For comprehensive guides on building custom images, registry configuration, advanced patterns, and troubleshooting, see the complete Managed Containers documentation.
Cloud Native Deployments
Cloud Native Deployments utilize a virtual managed Kubernetes cluster. Users get full kubectl access for advanced orchestration scenarios.
→ Read the complete Virtual Clusters guide
When to Use Cloud Native
Use Cloud Native Deployments when:
- You need full Kubernetes API access
- You're deploying complex Helm charts
- You require custom Kubernetes resources (CRDs)
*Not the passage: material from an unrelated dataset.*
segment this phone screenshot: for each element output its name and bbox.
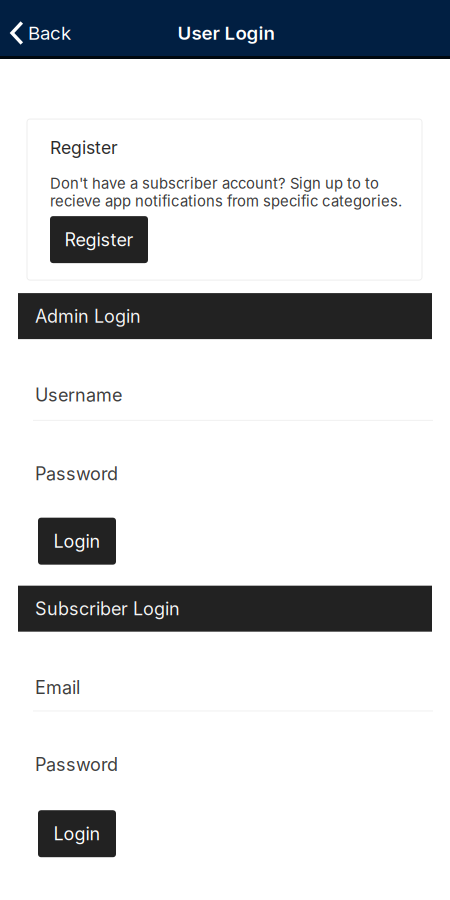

- You have existing Kubernetes manifests
Configuration
You can provision the virtual kubernetes cluster in the managed services section of the UI or API. Once the cluster is provisioned you can connect to it using the kubeconfig available in the API and deploy your workloads using kubectl commands in the prepare or run steps or via the terminal.
Deep lifecycle integration into the Codesphere ci.yml is currently work in progress, users can already deploy workloads by adding kubectl commands to the prepare or run steps and using the appropriate context.
This runtime is aimed at experts and should not be used without prior knowledge about Kubernetes.